The ADB is poised to win approval at this weeks meetings for its concessional facility, the Asian Development Fund (ADF), which is expected to exceed $12 billion or an increase of least 6% on the previous replenishment.
Meanwhile finance ministers and central bank chiefs from the ASEAN+3 countries are expected to announce today a doubling of resources to $240 billion for Asias quasi-monetary fund, the Chiang Mai Initiative Multilateralized (CMIM), at a meeting chaired by Cambodian finance minister Keat Chhon on the sidelines of the ADB gathering.
ABD president Haruhiko Kuroda said the boost to the ADF combined with a major capital increase several years ago, meant the bank had sufficient financial resources overall to face the challenges confronting Asia.
In addition to the boost in CMIM finances, the amount of money it can lend to without members needing an IMF programme is likely to be increased from 20% to 30%, Kuroda said.
This is because of the CMIMs enhanced economic surveillance capability via the Asian Monitoring Regional Office (AMRO) in Singapore.
Kuroda said he did not envisage International Monetary Fund or CMIM resources being needed anytime soon.
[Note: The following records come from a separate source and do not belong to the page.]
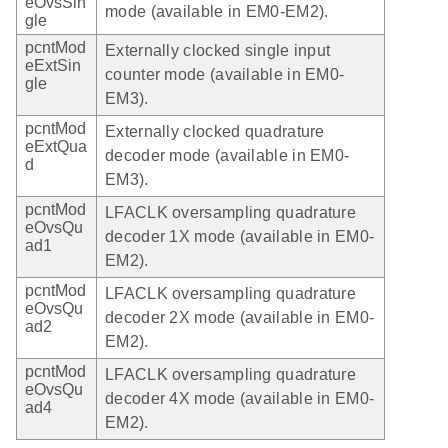
eOvsSin
mode (available in EM0-EM2).
gle
pcntMod
Externally clocked single input
eExtSin
counter mode (available in EM0-
gle
EM3).
pcntMod
Externally clocked quadrature
eExtQua
decoder mode (available in EM0-
d
EM3).
pcntMod
LFACLK oversampling quadrature
eOvsQu
decoder 1X mode (available in EM0-
ad1
EM2).
pcntMod
LFACLK oversampling quadrature
eOvsQu
decoder 2X mode (available in EM0-
ad2
EM2).
pcntMod
LFACLK oversampling quadrature
eOvsQu
decoder 4X mode (available in EM0-
ad4
EM2).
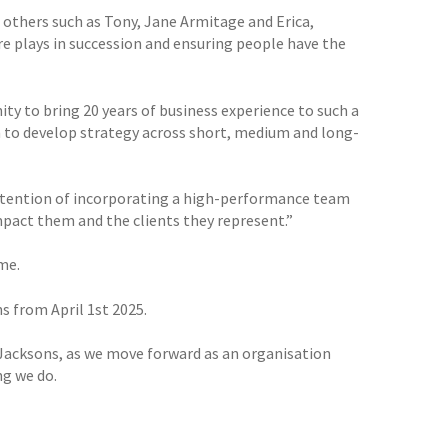
others such as Tony, Jane Armitage and Erica,
e plays in succession and ensuring people have the
ty to bring 20 years of business experience to such a
m to develop strategy across short, medium and long-
 intention of incorporating a high-performance team
mpact them and the clients they represent.”
me.
s from April 1st 2025.
r Jacksons, as we move forward as an organisation
ng we do.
The Asian financial system at this moment is much safer and more robust than in the past Asian economies are growing very fast despite the global economic slowdown, he said
On the expansion of the ADBs own financial resources which governors are set to discuss in Manila this week, Kuroda expressed the hope that soon we can announce the final results of ADF 11 negotiations.
I expect that ADF 11 will have significantly larger resources than ADF 10 which were [around] $11.3 billion, he said. ADF 11 will be $12 billion or even slightly more, which is a significant increase. Given the difficult economic and fiscal situation in many traditional donor countries this is great success.
Not only European countries but also the US, and Japan have quite serious fiscal problems and given this situation we highly appreciate [their contributions], he said.
Emerging economies have shown willingness to contribute more to the ADF but these contributions remain relatively small by comparison with the enormous contributions of traditional donors - Japan, US, Canada and Europe - he said.
In the long run this position might change but at this moment many emerging donors are still middle income countries and this constrains their ability to contribute more to ADF yet, he added.
US banks have their own problems to deal with while Japanese banks are cautious given the stiffer capital requirements under the Base III regime, he suggested.
Meanwhile Naoyuki Shinohara, deputy managing director of the IMF, said he was confident the fund could work with the CMIM. He said the IMF and the CMIM could play a complementary role in crisis provision but noted that cooperation between the IMF and European countries was not always smooth.
Sometimes there are conflicts of interest and differences of opinions. We have made efforts to smooth out those differences and I believe we have been successful, he said.
The same applies to the situation in Asia. If a crisis is significant and if it has spillovers into other countries I think there is big room for the IMF and the CMIM to work together.